Advertisments set to run Tuesday that are funded by Republicans for the Rule of Law — a project of the anti-Trump group Defending Democracy Together — will remind voters of GOP senators’ objections in 2016 to Judge Merrick Garland’s nomination by former President Barack Obama.

The spots say that Republicans such as Florida Sen. Marco Rubio “blocked” a new Supreme Court justice four years ago, saying that the American people deserved to have their voices heard.

“In the last year of a president’s term, there should not be a Supreme Court nominee,” Rubio says in a clip used in one of the commercials.

Republicans for the Rule of Law founder Sarah Longwell said the group is spending $450,000 in Florida on the commercial.

The advertisement’s narrator says over footage that includes a hospitalized elderly man and coughing child, “Now days before the election, Rubio supports rushing through a new judge, but refuses to pass COVID relief to help struggling families and businesses in Florida.”

The ads end by asking viewers to call their senators and urge them to pass coronavirus relief legislation. “Senator Marco Rubio is letting Florida down,” says the narrator in the ad that is slated to run in Florida.

That advertisement is running through Sunday in Miami, West Palm Beach and Tallahassee on Fox News, MSNBC and CNN.

Versions of the ad are also running against Sen. Ron Johnson of Wisconsin in Madison and Milwaukee—where the group is spending $280,000—and Sen. Chuck Grassley of Iowa in Des Moines, Cedar Rapids and Davenport—where the airtime purchase was for $170,000.

Advertisements will also run in Ohio and Texas on Facebook and YouTube beginning Tuesday. The ad spending is $50,000 in each state and targets Ohio Sen. Rob Portman and Texas Sen. Ted Cruz.

None of the senators in any of the advertisements are currently up for reelection.

Grassley and Cruz are on the Senate Judiciary Committee, which plans to vote on Barrett’s nomination on Thursday.

Longwell said the commercials are meant to hold accountable lawmakers who vocally opposed Garland after Obama nominated him to the Supreme Court in an election year.

“They were explicit in their desire for people to have a voice,” Longwell said. “And at that point you were still months and months out from an election versus days and days.”

Rubio’s office declined to comment. However, the senator last month disputed comparisons of Garland’s nomination process to the current one.

The Florida senator said that Republicans were not going to confirm Garland, because he did not fit the criteria of what they were seeking in a justice. He said that the election was a factor in that Obama was nearing the end of his second and final term as president.

“He’s not even coming back, he’s not even accountable to the voters. We’re not going to waste our time on a hearing for a nominee that in the end is not going to be confirmed,” Rubio said of their thinking at the time during an interview on “Fox & Friends” in September.
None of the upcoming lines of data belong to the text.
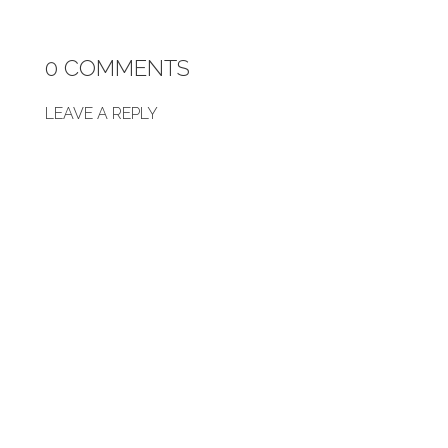
0 COMMENTS
LEAVE A REPLY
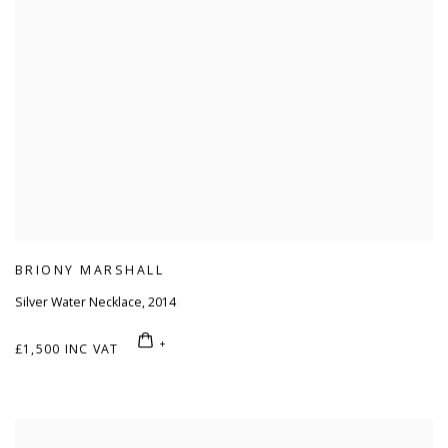
BRIONY MARSHALL
Silver Water Necklace
,
2014
£1,500 INC VAT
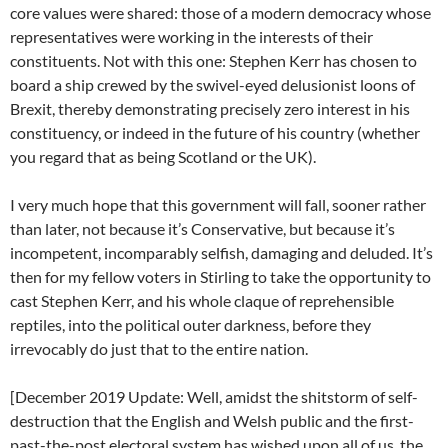
core values were shared: those of a modern democracy whose
representatives were working in the interests of their
constituents. Not with this one: Stephen Kerr has chosen to
board a ship crewed by the swivel-eyed delusionist loons of
Brexit, thereby demonstrating precisely zero interest in his
constituency, or indeed in the future of his country (whether
you regard that as being Scotland or the UK).
I very much hope that this government will fall, sooner rather
than later, not because it’s Conservative, but because it’s
incompetent, incomparably selfish, damaging and deluded. It’s
then for my fellow voters in Stirling to take the opportunity to
cast Stephen Kerr, and his whole claque of reprehensible
reptiles, into the political outer darkness, before they
irrevocably do just that to the entire nation.
[December 2019 Update: Well, amidst the shitstorm of self-
destruction that the English and Welsh public and the first-
past-the-post electoral system has wished upon all of us, the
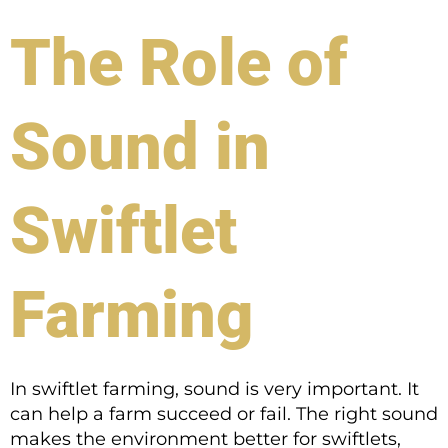
The Role of
Sound in
Swiftlet
Farming
In swiftlet farming, sound is very important. It
can help a farm succeed or fail. The right sound
makes the environment better for swiftlets,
Rubio said of Barrett’s nomination, “This is a very different situation we have here right now. And this vacancy has occurred, the president has a constitutional, not right, obligation to nominate someone.”

Longwell told McClatchy that the ads targeting Rubio and others are reflective of the broader “frustration” that Republicans involved with her project have felt since President Donald Trump took office.
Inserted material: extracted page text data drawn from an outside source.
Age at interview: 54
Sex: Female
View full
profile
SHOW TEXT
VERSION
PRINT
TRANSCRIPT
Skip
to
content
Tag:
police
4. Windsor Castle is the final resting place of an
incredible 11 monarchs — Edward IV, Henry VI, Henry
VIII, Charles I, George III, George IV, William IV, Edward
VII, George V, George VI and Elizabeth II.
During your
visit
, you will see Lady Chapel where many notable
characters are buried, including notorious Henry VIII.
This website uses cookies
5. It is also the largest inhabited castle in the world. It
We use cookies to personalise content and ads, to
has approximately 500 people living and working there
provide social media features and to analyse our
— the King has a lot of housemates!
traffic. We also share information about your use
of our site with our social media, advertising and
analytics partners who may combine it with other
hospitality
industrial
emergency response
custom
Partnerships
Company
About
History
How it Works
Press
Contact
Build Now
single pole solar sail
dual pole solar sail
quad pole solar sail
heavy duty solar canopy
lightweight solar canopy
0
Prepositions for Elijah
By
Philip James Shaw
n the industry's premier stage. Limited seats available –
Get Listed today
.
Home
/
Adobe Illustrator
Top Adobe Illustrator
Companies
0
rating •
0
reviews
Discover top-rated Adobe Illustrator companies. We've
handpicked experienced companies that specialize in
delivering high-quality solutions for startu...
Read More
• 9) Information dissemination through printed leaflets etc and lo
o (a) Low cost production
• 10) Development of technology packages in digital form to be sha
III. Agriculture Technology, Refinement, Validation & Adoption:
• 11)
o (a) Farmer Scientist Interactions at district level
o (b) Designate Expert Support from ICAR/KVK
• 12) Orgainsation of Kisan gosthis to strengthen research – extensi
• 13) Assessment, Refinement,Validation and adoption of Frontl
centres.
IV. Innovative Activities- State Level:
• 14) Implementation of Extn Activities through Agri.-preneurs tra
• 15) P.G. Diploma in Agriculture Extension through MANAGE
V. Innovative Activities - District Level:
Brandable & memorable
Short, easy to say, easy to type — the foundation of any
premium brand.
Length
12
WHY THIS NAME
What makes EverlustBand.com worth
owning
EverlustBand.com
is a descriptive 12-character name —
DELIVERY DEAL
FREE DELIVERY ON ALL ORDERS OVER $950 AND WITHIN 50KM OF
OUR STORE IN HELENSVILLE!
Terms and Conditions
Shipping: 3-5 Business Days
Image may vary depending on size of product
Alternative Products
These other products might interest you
“What has been horrible about the last four years is just watching the Republican Party decide that it stands for nothing,” she said. “We want them to know that we noticed.”

Longwell said the advertisements are in line with the group’s mission to get the GOP to uphold the values that Republicans for the Rule of Law say are no longer being adhered to by party officials.

“We don’t want to be on this sort of constitutionally collision course that we’re on. Somebody has to start upholding the norms,” she said.